Outre « California dreamin’ », l’autre gros succès du disque sera « Monday Monday », mélodie first class, harmonies vocales exceptionnelles, arrangements et pont mirifiques. Et pour assurer le coup, on va glisser quelques reprises. Et du lourd. « I call your name » est signée Lennon-McCartney. C’est un titre pré-Beatles de Lennon, qu’on ne trouve pas sur les albums officiels anglais, mais sur les américains et sur les compiles « Past masters ». Sous la houlette de Mama Cass, chanteuse principale sur le titre, ce morceau assez anecdotique dans sa version originale voyage du côté de la musique caraïbe et du jazz New Orleans. Au moins au niveau de l’original … « Do you wanna dance » du one-hit wonder Bobby Freeman est à la base un rhythm’n’blues sur un tempo rapide. Très souvent reprise (des Beach Boys aux Ramones en passant par Cliff Richard et Bette Midler), elle l’est quasiment toujours sur un tempo vif et entraînant. Les Mamas & Papas en donnent une version lente, genre fin de party désabusée. La meilleure version que je connais de ce classique. La troisième reprise, « Spanish Harlem » est aussi dans le trio des meilleurs titres de « If you can … » et pourtant, là aussi, c’est un classique moultes fois entendu. Dans sa version originale par Ben E. King, puis plus tard par Aretha Franklin, pas vraiment des premiers venus derrière un micro. Grâce à des arrangements de génie, là aussi, la meilleure version est celle des Mamas & Papas.

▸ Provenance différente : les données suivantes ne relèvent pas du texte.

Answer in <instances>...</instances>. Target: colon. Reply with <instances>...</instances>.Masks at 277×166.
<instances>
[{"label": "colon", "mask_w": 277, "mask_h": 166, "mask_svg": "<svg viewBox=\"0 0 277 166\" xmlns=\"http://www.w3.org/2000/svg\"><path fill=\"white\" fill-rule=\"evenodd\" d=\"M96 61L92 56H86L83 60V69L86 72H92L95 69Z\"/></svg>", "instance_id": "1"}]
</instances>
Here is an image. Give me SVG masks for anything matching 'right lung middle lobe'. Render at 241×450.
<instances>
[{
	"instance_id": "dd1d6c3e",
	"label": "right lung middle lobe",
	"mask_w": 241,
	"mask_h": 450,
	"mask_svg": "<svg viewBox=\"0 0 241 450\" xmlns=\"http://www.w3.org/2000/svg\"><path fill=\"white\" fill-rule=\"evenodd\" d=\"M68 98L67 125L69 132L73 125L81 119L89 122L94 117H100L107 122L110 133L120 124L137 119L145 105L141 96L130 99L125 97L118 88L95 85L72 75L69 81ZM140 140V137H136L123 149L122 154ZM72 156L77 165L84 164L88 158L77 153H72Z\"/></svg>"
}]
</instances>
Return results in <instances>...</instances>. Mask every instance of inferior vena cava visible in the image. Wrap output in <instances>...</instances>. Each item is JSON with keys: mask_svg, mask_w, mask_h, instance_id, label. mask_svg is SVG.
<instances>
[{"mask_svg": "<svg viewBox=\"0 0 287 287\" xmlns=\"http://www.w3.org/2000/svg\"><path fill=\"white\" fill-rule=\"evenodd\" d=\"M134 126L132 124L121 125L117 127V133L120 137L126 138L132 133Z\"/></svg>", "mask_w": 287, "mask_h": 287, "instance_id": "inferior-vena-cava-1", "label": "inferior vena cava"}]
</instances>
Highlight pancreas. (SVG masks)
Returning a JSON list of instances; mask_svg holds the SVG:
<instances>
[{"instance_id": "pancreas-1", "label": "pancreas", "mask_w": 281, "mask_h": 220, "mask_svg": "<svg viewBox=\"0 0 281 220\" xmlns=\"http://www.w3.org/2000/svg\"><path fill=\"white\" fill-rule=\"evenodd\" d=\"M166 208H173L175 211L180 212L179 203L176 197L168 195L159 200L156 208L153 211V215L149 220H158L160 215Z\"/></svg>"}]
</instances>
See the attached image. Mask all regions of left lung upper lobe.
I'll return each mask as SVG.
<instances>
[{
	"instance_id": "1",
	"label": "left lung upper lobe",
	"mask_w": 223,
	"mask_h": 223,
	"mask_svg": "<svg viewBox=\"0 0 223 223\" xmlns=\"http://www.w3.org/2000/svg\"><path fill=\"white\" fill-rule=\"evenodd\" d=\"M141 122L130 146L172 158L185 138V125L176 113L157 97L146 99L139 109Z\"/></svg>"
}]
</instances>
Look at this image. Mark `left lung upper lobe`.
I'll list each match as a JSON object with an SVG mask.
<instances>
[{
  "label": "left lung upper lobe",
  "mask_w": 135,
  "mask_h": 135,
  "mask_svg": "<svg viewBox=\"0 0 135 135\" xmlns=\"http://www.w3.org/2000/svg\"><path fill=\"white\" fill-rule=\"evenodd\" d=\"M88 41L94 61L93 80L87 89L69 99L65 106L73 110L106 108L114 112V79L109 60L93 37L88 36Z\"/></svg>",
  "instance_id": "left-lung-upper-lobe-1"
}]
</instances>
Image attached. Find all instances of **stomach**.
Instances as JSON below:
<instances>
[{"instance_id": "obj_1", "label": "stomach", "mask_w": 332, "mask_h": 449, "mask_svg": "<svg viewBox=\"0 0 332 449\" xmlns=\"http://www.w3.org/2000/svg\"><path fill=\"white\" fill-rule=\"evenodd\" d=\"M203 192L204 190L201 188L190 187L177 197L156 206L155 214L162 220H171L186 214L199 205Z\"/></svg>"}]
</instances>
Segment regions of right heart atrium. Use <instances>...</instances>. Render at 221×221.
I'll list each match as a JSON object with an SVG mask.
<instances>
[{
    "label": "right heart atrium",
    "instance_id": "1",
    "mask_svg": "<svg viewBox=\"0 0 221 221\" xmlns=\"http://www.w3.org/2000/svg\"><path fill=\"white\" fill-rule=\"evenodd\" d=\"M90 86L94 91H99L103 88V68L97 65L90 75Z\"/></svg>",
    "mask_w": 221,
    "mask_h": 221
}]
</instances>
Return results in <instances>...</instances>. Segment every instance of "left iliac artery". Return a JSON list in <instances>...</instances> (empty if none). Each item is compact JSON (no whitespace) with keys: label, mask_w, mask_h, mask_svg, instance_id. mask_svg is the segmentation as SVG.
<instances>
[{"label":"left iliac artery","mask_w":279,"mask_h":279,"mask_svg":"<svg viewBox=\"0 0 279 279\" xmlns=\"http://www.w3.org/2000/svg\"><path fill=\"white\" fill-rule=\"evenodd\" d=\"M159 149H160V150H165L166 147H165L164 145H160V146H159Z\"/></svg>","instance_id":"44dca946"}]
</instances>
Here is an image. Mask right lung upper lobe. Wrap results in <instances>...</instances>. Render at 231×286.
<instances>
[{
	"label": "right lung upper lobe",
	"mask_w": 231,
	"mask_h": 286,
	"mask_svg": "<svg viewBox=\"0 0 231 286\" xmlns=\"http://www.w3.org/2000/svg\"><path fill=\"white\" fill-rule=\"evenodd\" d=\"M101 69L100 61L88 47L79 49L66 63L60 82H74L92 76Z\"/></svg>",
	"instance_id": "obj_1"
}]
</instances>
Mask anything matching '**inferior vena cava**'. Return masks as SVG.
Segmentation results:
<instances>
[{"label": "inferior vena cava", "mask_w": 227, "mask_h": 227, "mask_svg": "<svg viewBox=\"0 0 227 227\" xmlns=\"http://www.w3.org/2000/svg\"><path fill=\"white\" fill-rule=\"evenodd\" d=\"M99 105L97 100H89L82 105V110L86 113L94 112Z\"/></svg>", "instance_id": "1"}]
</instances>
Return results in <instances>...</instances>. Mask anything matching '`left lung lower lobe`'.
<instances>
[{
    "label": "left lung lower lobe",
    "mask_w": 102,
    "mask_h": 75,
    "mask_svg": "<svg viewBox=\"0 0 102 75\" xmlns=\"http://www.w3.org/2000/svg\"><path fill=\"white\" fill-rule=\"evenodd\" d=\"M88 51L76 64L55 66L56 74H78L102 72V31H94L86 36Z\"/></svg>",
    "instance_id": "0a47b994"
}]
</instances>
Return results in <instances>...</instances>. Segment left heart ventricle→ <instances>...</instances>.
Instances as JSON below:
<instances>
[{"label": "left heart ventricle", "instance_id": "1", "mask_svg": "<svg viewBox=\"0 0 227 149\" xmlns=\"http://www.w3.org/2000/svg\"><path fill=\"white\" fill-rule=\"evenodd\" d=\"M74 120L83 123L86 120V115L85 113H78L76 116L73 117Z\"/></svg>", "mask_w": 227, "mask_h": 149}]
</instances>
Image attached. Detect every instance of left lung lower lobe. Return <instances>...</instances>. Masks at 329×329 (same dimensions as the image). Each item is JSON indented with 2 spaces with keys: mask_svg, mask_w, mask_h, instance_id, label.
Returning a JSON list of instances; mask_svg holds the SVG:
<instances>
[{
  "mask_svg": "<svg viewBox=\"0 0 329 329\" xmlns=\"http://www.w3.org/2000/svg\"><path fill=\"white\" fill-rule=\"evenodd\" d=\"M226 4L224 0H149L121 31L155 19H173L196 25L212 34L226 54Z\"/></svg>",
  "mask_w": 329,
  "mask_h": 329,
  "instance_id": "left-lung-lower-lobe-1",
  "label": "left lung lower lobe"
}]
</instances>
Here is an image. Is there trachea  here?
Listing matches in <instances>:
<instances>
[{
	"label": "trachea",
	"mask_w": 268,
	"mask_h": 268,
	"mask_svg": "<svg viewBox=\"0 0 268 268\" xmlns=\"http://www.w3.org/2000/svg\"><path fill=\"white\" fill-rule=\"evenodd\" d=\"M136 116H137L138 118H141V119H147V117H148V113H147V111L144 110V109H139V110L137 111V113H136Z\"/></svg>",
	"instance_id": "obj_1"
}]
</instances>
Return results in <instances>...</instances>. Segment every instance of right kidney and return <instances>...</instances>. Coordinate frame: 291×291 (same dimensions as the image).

Après les sommets, la noyade ... |
Qui ne se cantonnent pas à un registre qu’on pourrait
qualifier de lounge si le terme avait existé à l’époque, témoin « Straight
shooter » autre compo de John Phillips, sur un tempo nettement plus rock,
en gros le meilleur titre que les Byrds imitant les Beatles avaient oublié de
sortir. Malgré tout, il y a quand même une baisse de qualité vers le dernier
tiers du disque, les morceaux sont moins marquants.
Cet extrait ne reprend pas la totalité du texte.